_Work order_
Please repeat exactly the lines from the one containing "生成过程通过 writer，输出全部七个文件。" through the last line of the records below, leaving out any pictures.

_Records for the exercise_
______
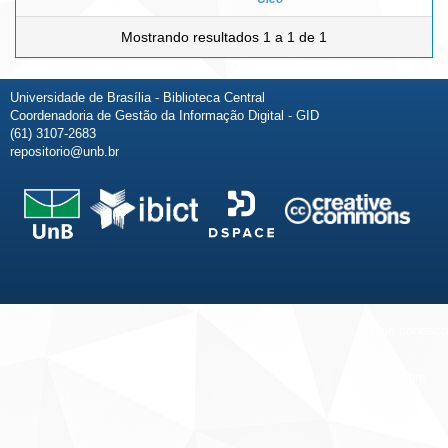
Mostrando resultados 1 a 1 de 1
Universidade de Brasília - Biblioteca Central
Coordenadoria de Gestão da Informação Digital - GID
(61) 3107-2683
repositorio@unb.br
Fale conosco
Sobre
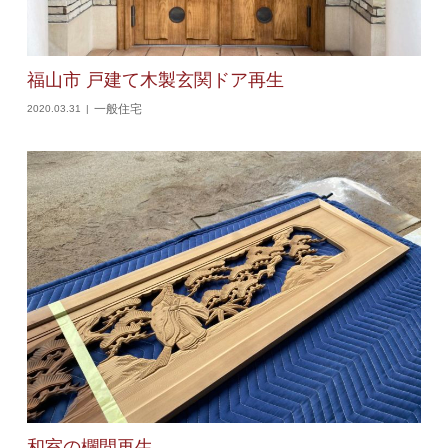
福山市 戸建て木製玄関ドア再生
一般住宅
2020.03.31
和室の欄間再生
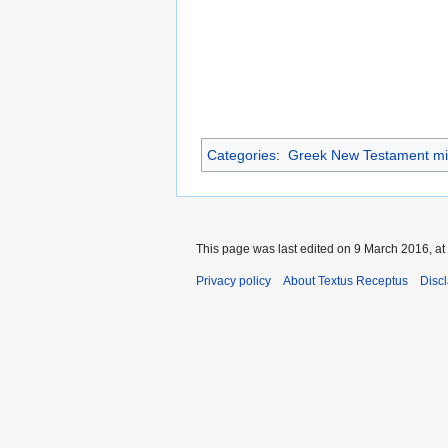
Categories
:
Greek New Testament mi
This page was last edited on 9 March 2016, at
Privacy policy
About Textus Receptus
Disc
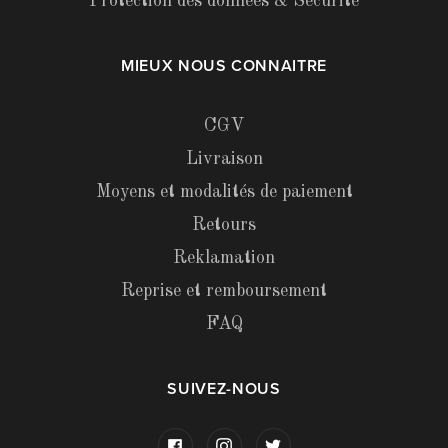
Protection des données & Sécurité
MIEUX NOUS CONNAITRE
CGV
Livraison
Moyens et modalités de paiement
Retours
Reklamation
Reprise et remboursement
FAQ
SUIVEZ-NOUS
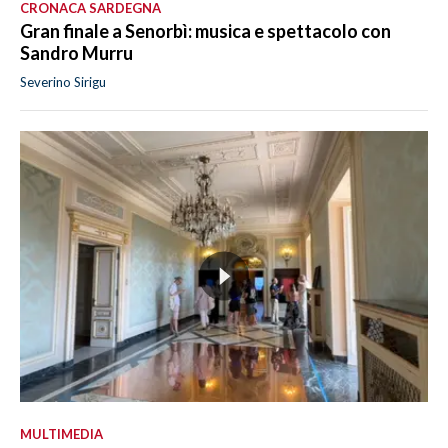
CRONACA SARDEGNA
Gran finale a Senorbì: musica e spettacolo con
Sandro Murru
Severino Sirigu
MULTIMEDIA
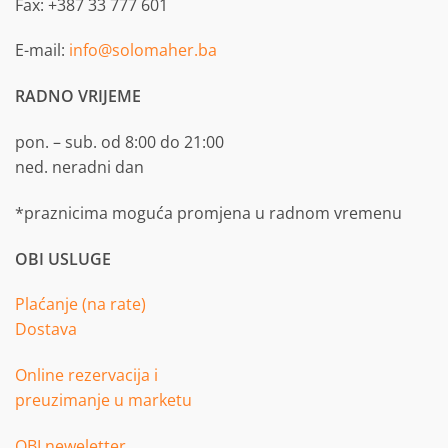
Fax: +387 33 777 601
E-mail:
info@solomaher.ba
RADNO VRIJEME
pon. – sub. od 8:00 do 21:00
ned. neradni dan
*praznicima moguća promjena u radnom vremenu
OBI USLUGE
Plaćanje (na rate)
Dostava
Online rezervacija i
preuzimanje u marketu
OBI neweletter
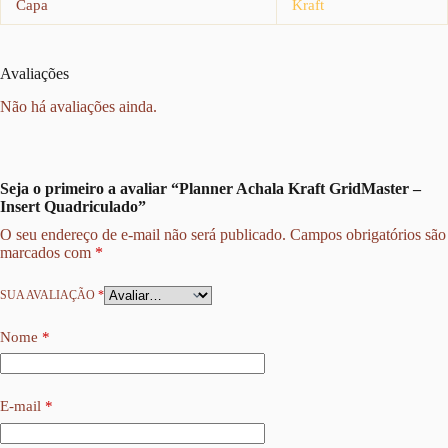
Capa
Kraft
Avaliações
Não há avaliações ainda.
Seja o primeiro a avaliar “Planner Achala Kraft GridMaster –
Insert Quadriculado”
O seu endereço de e-mail não será publicado.
Campos obrigatórios são
marcados com
*
SUA AVALIAÇÃO
*
Nome
*
E-mail
*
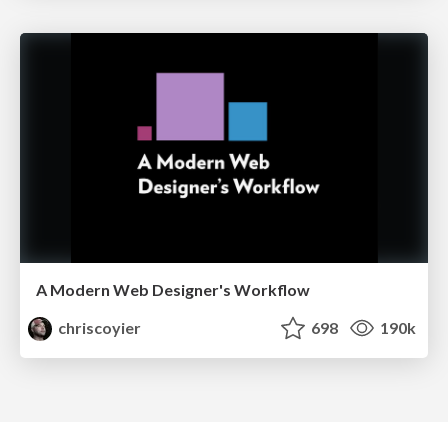
A Modern Web Designer's Workflow
chriscoyier
698
190k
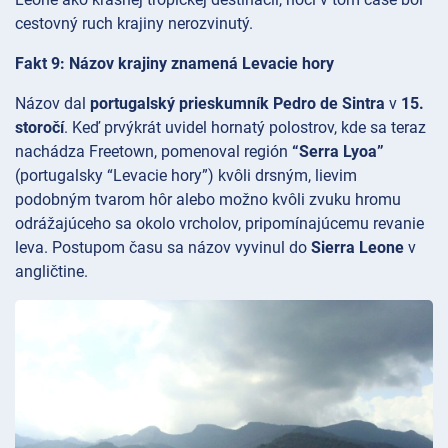
cestovný ruch krajiny nerozvinutý.
Fakt 9: Názov krajiny znamená Levacie hory
Názov dal
portugalský prieskumník Pedro de Sintra
v
15.
storočí
. Keď prvýkrát uvidel hornatý polostrov, kde sa teraz
nachádza Freetown, pomenoval región
“Serra Lyoa”
(portugalsky “Levacie hory”) kvôli drsným, lievim
podobným tvarom hôr alebo možno kvôli zvuku hromu
odrážajúceho sa okolo vrcholov, pripomínajúcemu revanie
leva. Postupom času sa názov vyvinul do
Sierra Leone
v
angličtine.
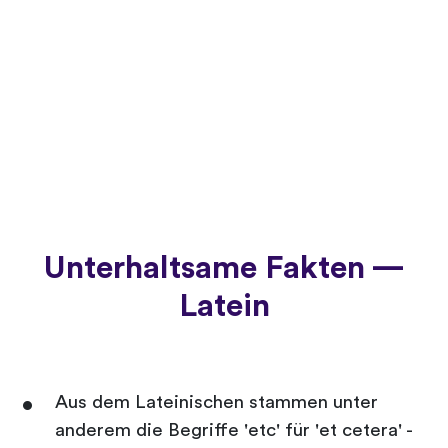
Unterhaltsame Fakten —
Latein
Aus dem Lateinischen stammen unter
anderem die Begriffe 'etc' für 'et cetera' -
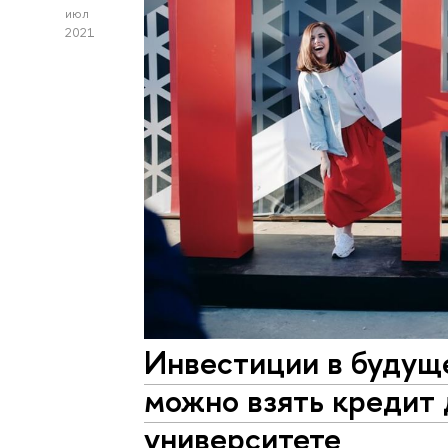
июл
2021
Инвестиции в будуще
можно взять кредит 
университете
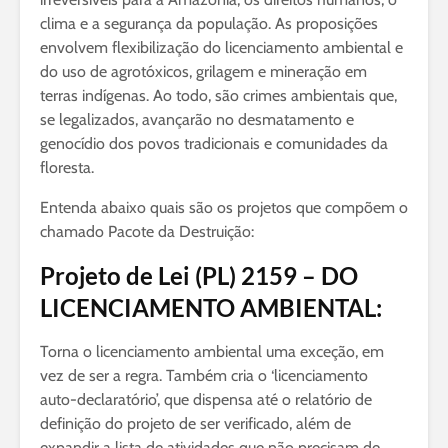
clima e a segurança da população. As proposições
envolvem flexibilização do licenciamento ambiental e
do uso de agrotóxicos, grilagem e mineração em
terras indígenas. Ao todo, são crimes ambientais que,
se legalizados, avançarão no desmatamento e
genocídio dos povos tradicionais e comunidades da
floresta.
Entenda abaixo quais são os projetos que compõem o
chamado Pacote da Destruição:
Projeto de Lei (PL) 2159 – DO
LICENCIAMENTO AMBIENTAL:
Torna o licenciamento ambiental uma exceção, em
vez de ser a regra. Também cria o ‘licenciamento
auto-declaratório’, que dispensa até o relatório de
definição do projeto de ser verificado, além de
expandir a lista de atividades que não precisam de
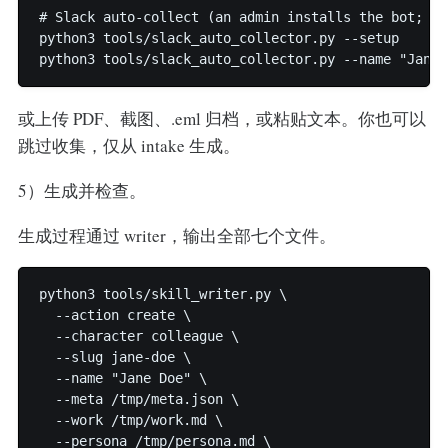
# Slack auto-collect (an admin installs the bot; fr
python3 tools/slack_auto_collector.py --setup

python3 tools/slack_auto_collector.py --name "Jane 
或上传 PDF、截图、.eml 归档，或粘贴文本。你也可以
跳过收集，仅从 intake 生成。
5）生成并检查。
生成过程通过 writer，输出全部七个文件。
python3 tools/skill_writer.py \

  --action create \

  --character colleague \

  --slug jane-doe \

  --name "Jane Doe" \

  --meta /tmp/meta.json \

  --work /tmp/work.md \

  --persona /tmp/persona.md \
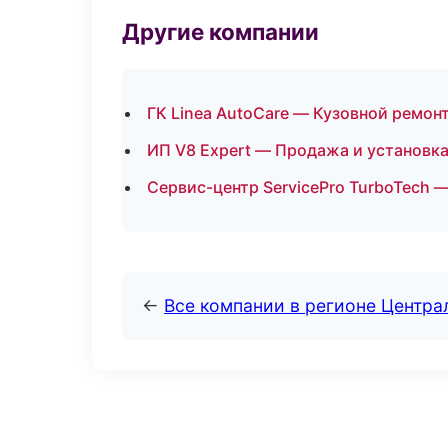
Другие компании
ГК Linea AutoCare — Кузовной ремонт
ИП V8 Expert — Продажа и установк
Сервис-центр ServicePro TurboTech 
←
Все компании в регионе Центр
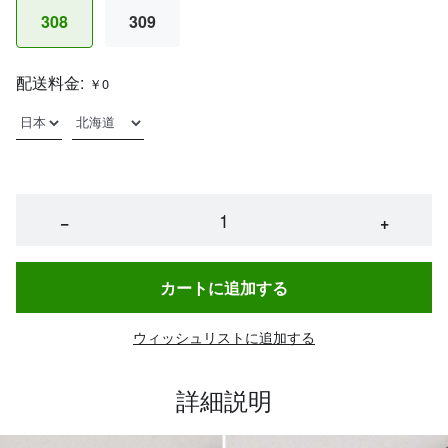
308
309
配送料金:
￥0
−
+
カートに追加する
ウィッシュリストに追加する
詳細説明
______
_Answer_
生成过程通过 writer，输出全部七个文件。
python3 tools/skill_writer.py \

  --action create \

  --character colleague \

  --slug jane-doe \

  --name "Jane Doe" \

  --meta /tmp/meta.json \

  --work /tmp/work.md \

  --persona /tmp/persona.md \
Другие компании
ГК Linea AutoCare — Кузовной ремонт
ИП V8 Expert — Продажа и установк
Сервис-центр ServicePro TurboTech 
←
Все компании в регионе Центр
308
309
配送料金:
￥0
−
+
カートに追加する
ウィッシュリストに追加する
詳細説明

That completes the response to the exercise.